→ BRIEF
Repeat the records exactly. Every line must match.

(Dataset items)
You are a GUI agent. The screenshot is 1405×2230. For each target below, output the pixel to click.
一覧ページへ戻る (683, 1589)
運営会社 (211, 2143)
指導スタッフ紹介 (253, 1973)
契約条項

→ EXERCISE SOLUTION
You are a GUI agent. The screenshot is 1405×2230. For each target below, output the pixel to click.
一覧ページへ戻る (683, 1589)
運営会社 (211, 2143)
指導スタッフ紹介 (253, 1973)
契約条項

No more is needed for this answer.